Basic usage¶
[1]:
import gnt
import pandas as pd
Data¶
First, we load data from Najm et al. “Orthologous CRISPR–Cas9 enzymes for combinatorial genetic screens.” These data should be in the format: guide 1, guide 2, gene 1, gene 2, followed by different conditions that were screened.
[2]:
lfcs = pd.read_csv('https://raw.githubusercontent.com/PeterDeWeirdt/bigpapi/master/data/processed/bigpapi_lfcs.csv')
lfcs
[2]:
| U6 Sequence | H1 Sequence | U6 gene | H1 gene | Day 21_786O | Day 21_A375 | Day 21_A549 | Day 21_HT29 | Day 21_Meljuso | Day 21_OVCAR8 | |
|---|---|---|---|---|---|---|---|---|---|---|
| 0 | AAAGTGGAACTCAGGACATG | AAAAAAAGAGTCGAATGTTTT | HPRT intron | 6T | 0.421135 | 0.250043 | 0.725424 | 0.635972 | 0.127104 | 0.245427 |
| 1 | AAAGTGGAACTCAGGACATG | AAAGAGTCCACTCTGCACTTG | HPRT intron | UBC | 0.040784 | 0.125369 | 0.343278 | 0.524569 | -0.175984 | 0.371689 |
| 2 | AAAGTGGAACTCAGGACATG | AACAGCTCCGTGTACTGAGGC | HPRT intron | CD81 | 0.711486 | 0.857567 | 1.513217 | 0.970841 | 0.630948 | 0.675330 |
| 3 | AAAGTGGAACTCAGGACATG | AAGACGAAATTGAAGACGAAG | HPRT intron | CD81 | 0.451992 | 0.588394 | 1.283543 | 0.771713 | 0.409791 | 0.643640 |
| 4 | AAAGTGGAACTCAGGACATG | AAGCGTACTGCTCATCATCGT | HPRT intron | HSP90AA1 | 0.477678 | -0.652709 | 0.442170 | 0.021827 | 0.187209 | -0.120412 |
| ... | ... | ... | ... | ... | ... | ... | ... | ... | ... | ... |
| 9179 | TTCTGACTACAACATCCAGA | TTGCTTTCATTTAATGCTACA | UBB | PARP2 | -0.228266 | -0.371034 | -0.014272 | 0.570256 | -0.437522 | -0.717872 |
| 9180 | TTCTGACTACAACATCCAGA | TTGGGACGAGTCCTGTGAGAA | UBB | IMPDH1 | -0.178963 | -0.024237 | -0.323317 | 0.630812 | -0.421810 | 0.197531 |
| 9181 | TTCTGACTACAACATCCAGA | TTTAGGAATTGCTGTTGGGAC | UBB | HPRT intron | -0.266031 | -0.429865 | -0.145153 | 0.147415 | -0.454209 | -0.266580 |
| 9182 | TTCTGACTACAACATCCAGA | TTTCCATCACTTGGTTGAATA | UBB | BCL2A1 | -0.295739 | -0.221819 | -0.173578 | 0.231540 | -0.430689 | -0.377972 |
| 9183 | TTCTGACTACAACATCCAGA | TTTGCCTGTGAGGTGGCCGCC | UBB | CD81 | -0.001195 | 0.419874 | 0.815933 | 0.678013 | 0.211364 | -0.333385 |
9184 rows × 10 columns
Calculating residuals¶
From the log fold changes, we calculate residuals at the guide level.

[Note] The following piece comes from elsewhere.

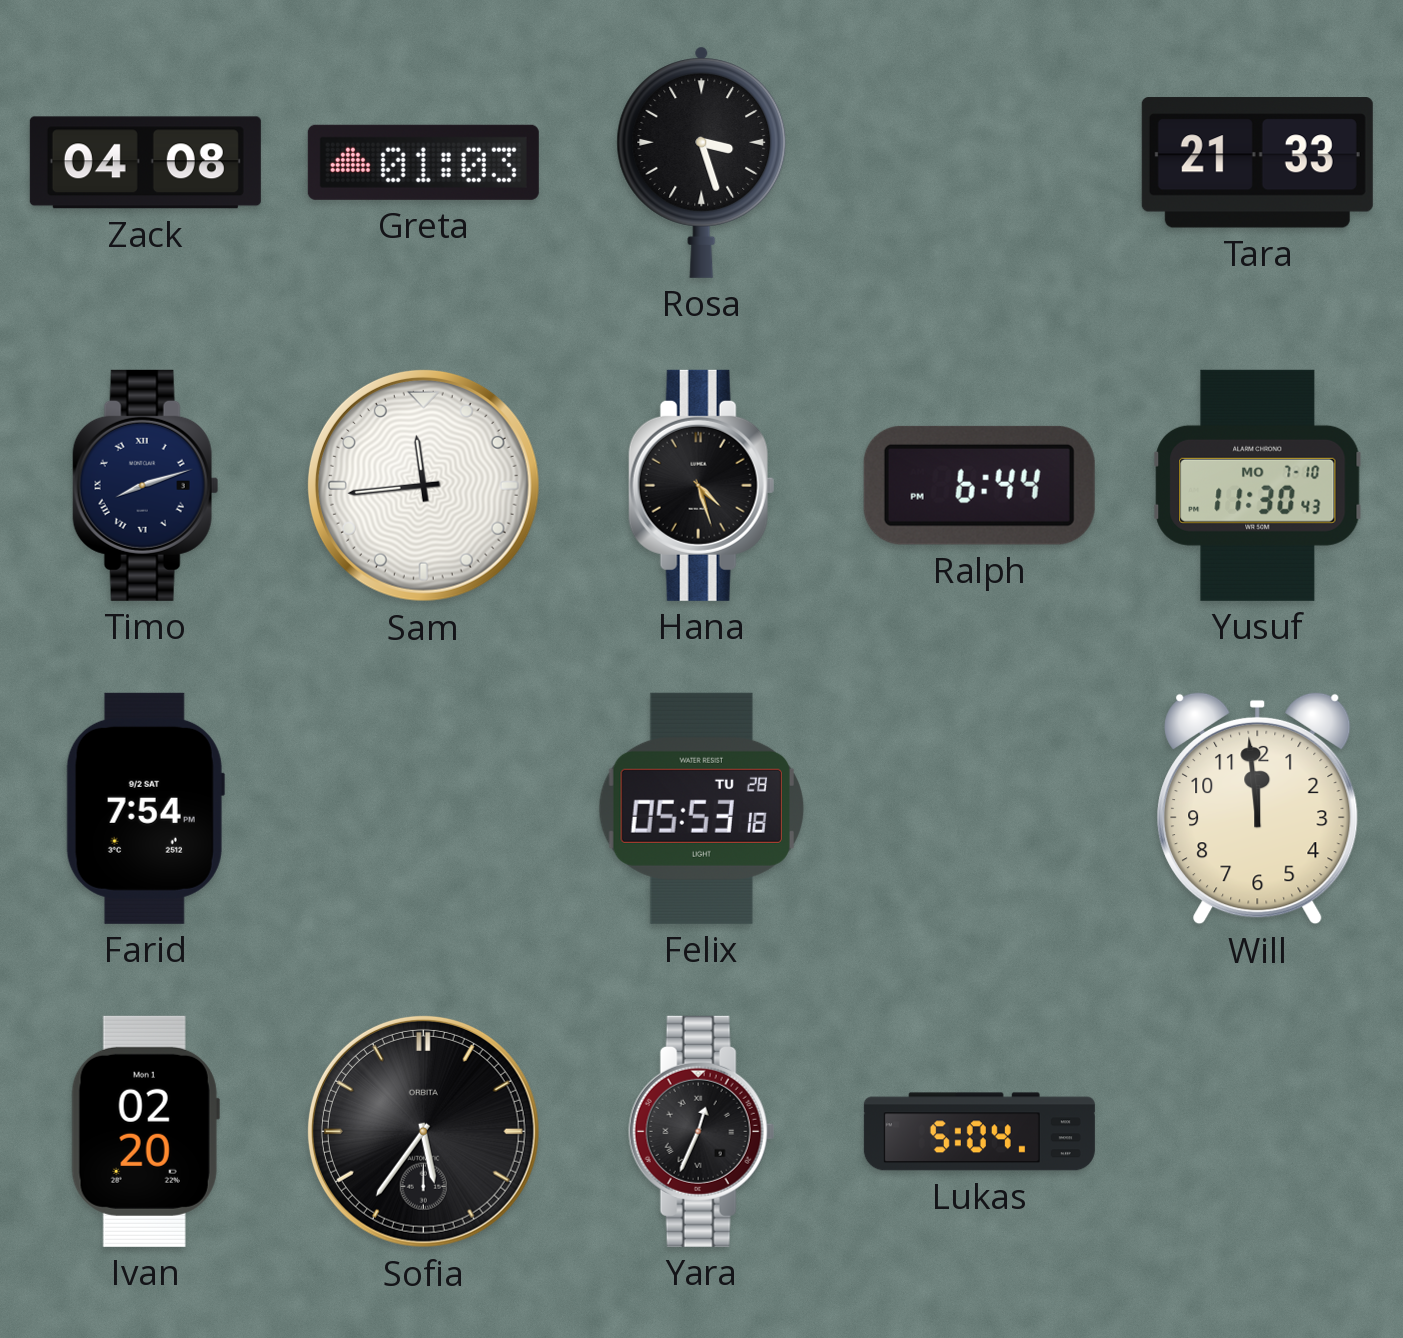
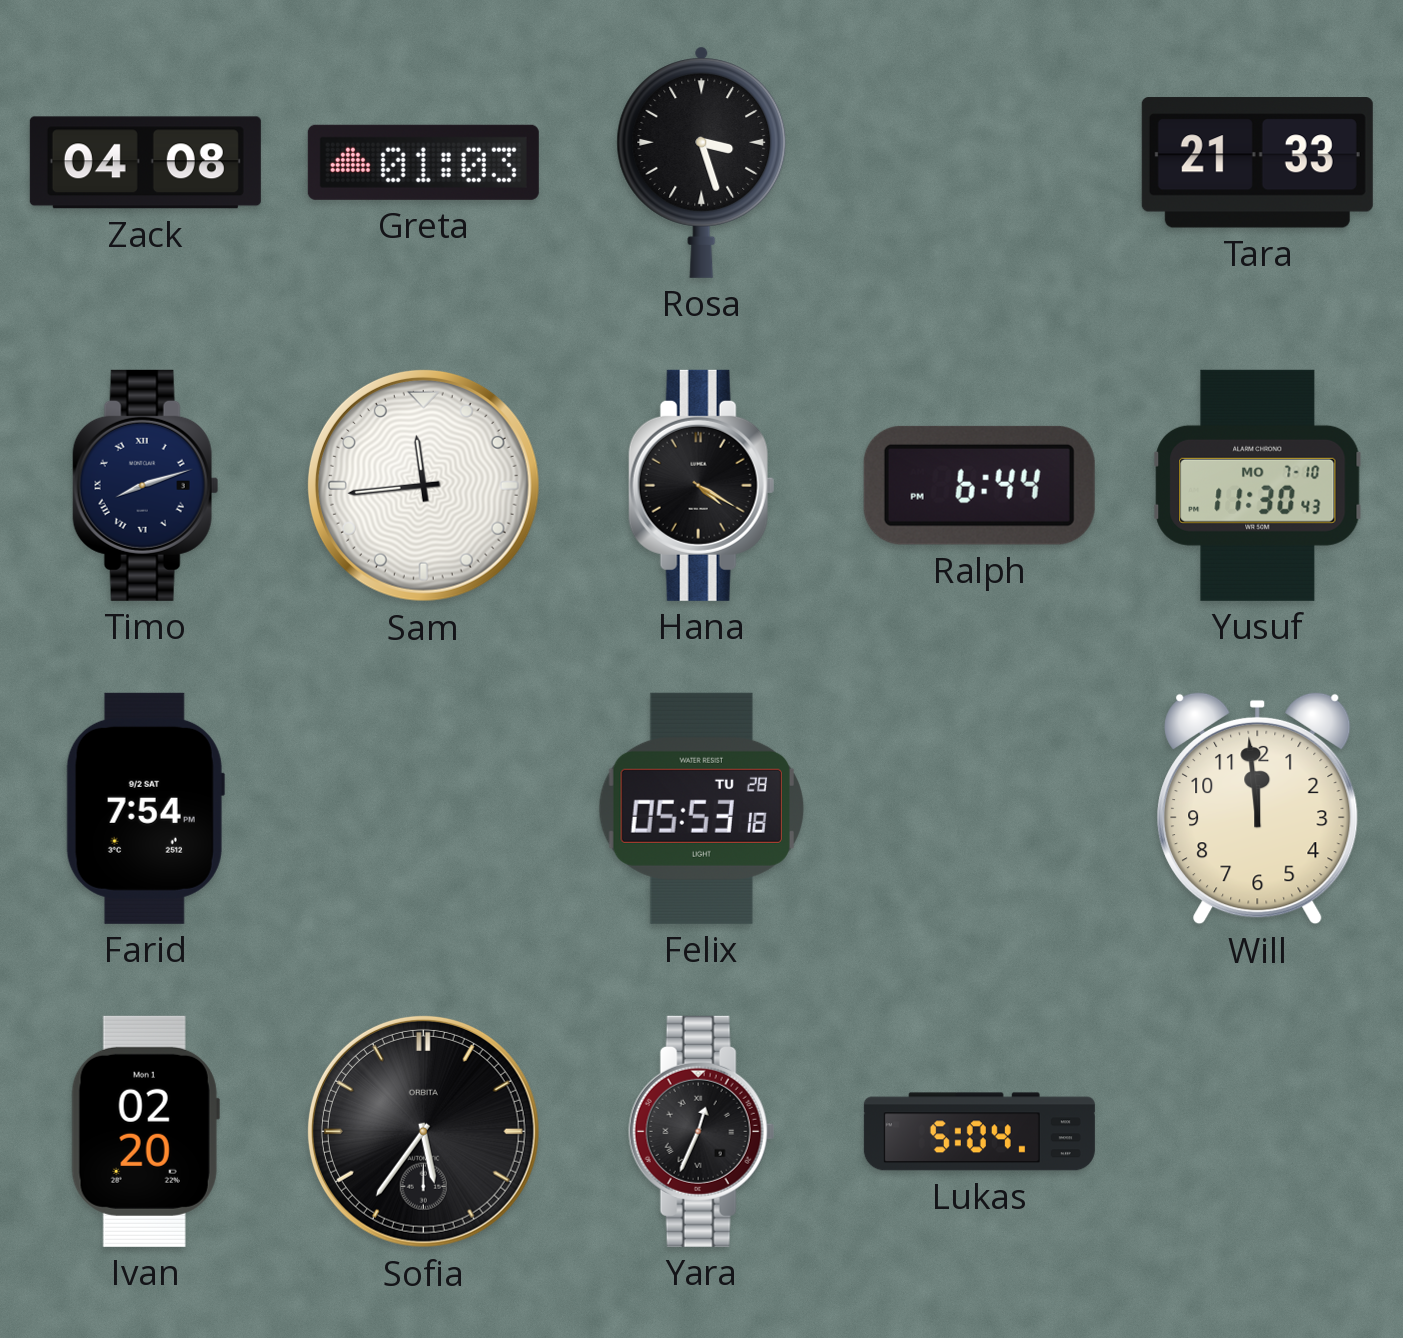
Hana: 4:27 -> 4:20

We reason that interactors for a given “anchor” guide deviates from the expected range of LFCs of its “target” pairs. We fit a linear model between the median LFC of targets paired with controls and the average LFC of constructs with both an anchor and target guide. Negative residuals from this line indicate a synthetic lethal relationship, whereas positive residuals represent a buffering interaction.
[3]:
guide_residuals, model_info = gnt.get_guide_residuals(lfcs, ['CD81', 'HPRT intron'])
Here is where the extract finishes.